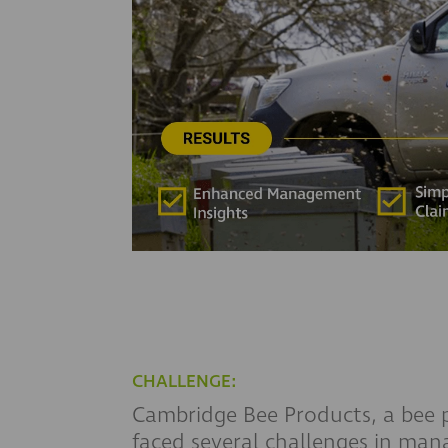
CHALLENGE:
Cambridge Bee Products, a bee 
faced several challenges in mana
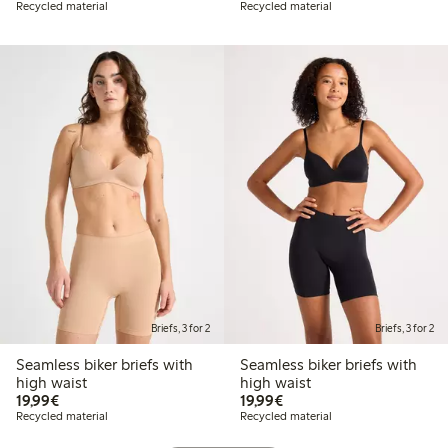
Recycled material
Recycled material
Briefs, 3 for 2
Briefs, 3 for 2
Seamless biker briefs with
Seamless biker briefs with
high waist
high waist
€19.99
€19.99
19,99€
19,99€
Recycled material
Recycled material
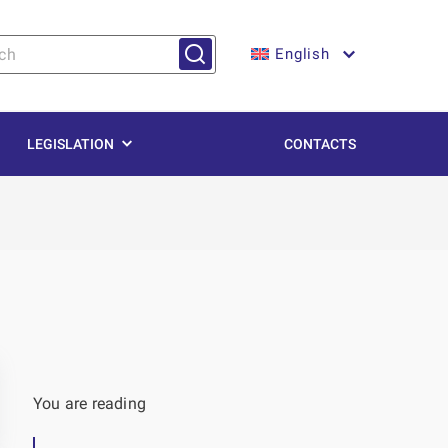
English
LEGISLATION
CONTACTS
You are reading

__________

_THE PROBLEM_. Return the listing unchanged except for the pictures, which should be dropped.

_EXPECTED ANSWER_.
CHALLENGE:
Cambridge Bee Products, a bee 
faced several challenges in mana
Recycled material
Recycled material
Briefs, 3 for 2
Briefs, 3 for 2
Seamless biker briefs with
Seamless biker briefs with
high waist
high waist
€19.99
€19.99
19,99€
19,99€
Recycled material
Recycled material
English
LEGISLATION
CONTACTS
You are reading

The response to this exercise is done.